In 1913, he began to publish the Archives of the Central Institute of Hygiene, and in 1914 he began editing the statistics on the Physiology Grouping of the Population (1914-1925).
Between 1914 and 1915, he presided over the Society of Medical Sciences. In the subsequent years, he visited sanitary war facilities in France and later organized the fight against the epidemic of pneumonic flu, typhus fever, smallpox and diphtheria, a consequence of the poor sanitary conditions in the post-World War I period.
In 1926, he was given the task of reforming his Regulation on Public Health, dated 1901.
Based on his merit, he was chosen to represent Portugal in the Health Section of the League of Nations. In 1929, he was appointed Chairman of the Higher Technical Hygiene Council.

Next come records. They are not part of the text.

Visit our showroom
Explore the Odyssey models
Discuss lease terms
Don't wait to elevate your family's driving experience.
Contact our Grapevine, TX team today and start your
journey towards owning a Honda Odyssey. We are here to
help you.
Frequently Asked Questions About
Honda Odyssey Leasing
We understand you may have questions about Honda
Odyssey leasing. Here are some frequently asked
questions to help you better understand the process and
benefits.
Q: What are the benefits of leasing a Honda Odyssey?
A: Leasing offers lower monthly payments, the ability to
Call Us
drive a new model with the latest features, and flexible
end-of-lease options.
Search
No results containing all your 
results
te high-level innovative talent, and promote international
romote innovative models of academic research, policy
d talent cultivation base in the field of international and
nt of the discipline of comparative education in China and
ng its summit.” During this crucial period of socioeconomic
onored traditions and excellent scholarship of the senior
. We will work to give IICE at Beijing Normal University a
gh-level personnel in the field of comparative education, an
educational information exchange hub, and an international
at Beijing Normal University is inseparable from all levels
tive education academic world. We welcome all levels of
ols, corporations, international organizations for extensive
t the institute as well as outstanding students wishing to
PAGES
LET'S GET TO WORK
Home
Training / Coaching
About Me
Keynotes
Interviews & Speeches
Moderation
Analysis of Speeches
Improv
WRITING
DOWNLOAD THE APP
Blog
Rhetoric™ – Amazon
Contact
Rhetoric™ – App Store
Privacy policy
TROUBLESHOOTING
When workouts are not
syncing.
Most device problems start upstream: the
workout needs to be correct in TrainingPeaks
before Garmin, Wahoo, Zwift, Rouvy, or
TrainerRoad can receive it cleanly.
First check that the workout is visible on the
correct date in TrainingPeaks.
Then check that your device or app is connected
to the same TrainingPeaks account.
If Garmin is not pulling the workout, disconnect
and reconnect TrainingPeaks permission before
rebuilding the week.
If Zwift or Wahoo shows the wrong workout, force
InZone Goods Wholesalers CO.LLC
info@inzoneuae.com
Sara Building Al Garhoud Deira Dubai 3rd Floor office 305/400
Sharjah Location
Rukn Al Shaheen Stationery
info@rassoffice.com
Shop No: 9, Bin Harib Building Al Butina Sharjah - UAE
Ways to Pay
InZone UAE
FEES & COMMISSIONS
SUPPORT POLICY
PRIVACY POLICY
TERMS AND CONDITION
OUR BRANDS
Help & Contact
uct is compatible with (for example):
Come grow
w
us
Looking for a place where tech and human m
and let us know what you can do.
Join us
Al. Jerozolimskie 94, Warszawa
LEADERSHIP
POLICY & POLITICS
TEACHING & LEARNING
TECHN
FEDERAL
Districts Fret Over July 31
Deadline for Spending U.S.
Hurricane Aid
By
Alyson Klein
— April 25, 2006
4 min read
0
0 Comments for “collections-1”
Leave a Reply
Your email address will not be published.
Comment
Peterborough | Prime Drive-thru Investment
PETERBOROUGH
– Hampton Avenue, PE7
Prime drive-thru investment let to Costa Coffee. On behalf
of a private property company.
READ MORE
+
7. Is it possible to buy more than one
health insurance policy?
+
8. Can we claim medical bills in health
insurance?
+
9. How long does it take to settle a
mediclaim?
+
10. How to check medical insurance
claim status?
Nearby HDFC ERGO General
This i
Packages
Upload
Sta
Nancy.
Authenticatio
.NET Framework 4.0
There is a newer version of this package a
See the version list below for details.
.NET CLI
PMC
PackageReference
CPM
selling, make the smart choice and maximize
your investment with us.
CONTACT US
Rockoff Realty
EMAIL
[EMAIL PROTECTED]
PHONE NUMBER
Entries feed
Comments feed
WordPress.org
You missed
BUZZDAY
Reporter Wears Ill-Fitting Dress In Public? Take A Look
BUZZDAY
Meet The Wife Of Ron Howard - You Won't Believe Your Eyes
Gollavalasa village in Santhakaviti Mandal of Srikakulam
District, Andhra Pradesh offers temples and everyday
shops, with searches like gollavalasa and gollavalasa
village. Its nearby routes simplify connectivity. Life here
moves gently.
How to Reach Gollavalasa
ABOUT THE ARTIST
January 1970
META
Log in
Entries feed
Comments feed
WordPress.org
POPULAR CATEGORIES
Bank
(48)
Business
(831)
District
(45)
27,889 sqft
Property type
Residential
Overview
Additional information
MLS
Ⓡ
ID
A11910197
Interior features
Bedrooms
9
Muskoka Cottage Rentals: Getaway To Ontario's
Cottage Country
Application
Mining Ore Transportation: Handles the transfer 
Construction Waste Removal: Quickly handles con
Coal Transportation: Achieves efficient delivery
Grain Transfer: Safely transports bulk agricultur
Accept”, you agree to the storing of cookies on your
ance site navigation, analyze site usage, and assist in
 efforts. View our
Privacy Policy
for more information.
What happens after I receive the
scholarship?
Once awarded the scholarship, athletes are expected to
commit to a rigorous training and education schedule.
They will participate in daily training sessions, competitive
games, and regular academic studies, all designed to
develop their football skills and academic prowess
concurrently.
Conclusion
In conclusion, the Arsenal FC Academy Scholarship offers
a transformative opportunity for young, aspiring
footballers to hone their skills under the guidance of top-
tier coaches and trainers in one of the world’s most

He wrote numerous scientific articles (on health problems and topics such as diphtheria, cholera, tuberculosis, anti-venereal prevention, typhus fever, leprosy, yellow fever, cancer, smallpox, etc.) but as a curious and intellectually learned man, he also wrote on literature, the history of science and art. He analysed important men of culture and science (Ribeiro Sanches, Luís António Verney, Camilo Castelo Branco, Júlio Dinis, Gil Vicente, Ramalho Ortigão, Rodrigues Lobo, Gomes Leal, Amato Lusitano, Pasteur ou El Greco), tried to demystify historical problems, such as the hypothetical poisoning of King João II, and wrote controversial articles and travel chronicles.
Many of these works were most likely based on books from his vast and erudite library, part of which was donated to the Society of Medical Sciences in 1985.
As he reached the end of his life, he never ceased to work, having participated in a meeting of the International Hygiene Office three months before he died in Lisbon, on 29 July 1939.
He was a distinguished professor, the most important person in Social Medicine in Portugal, and a great humanist, who knew, among others, fellow colleague Professor Maximiano Lemos (1860-1923) and was friends with Camilo Castelo Branco (1825-1890).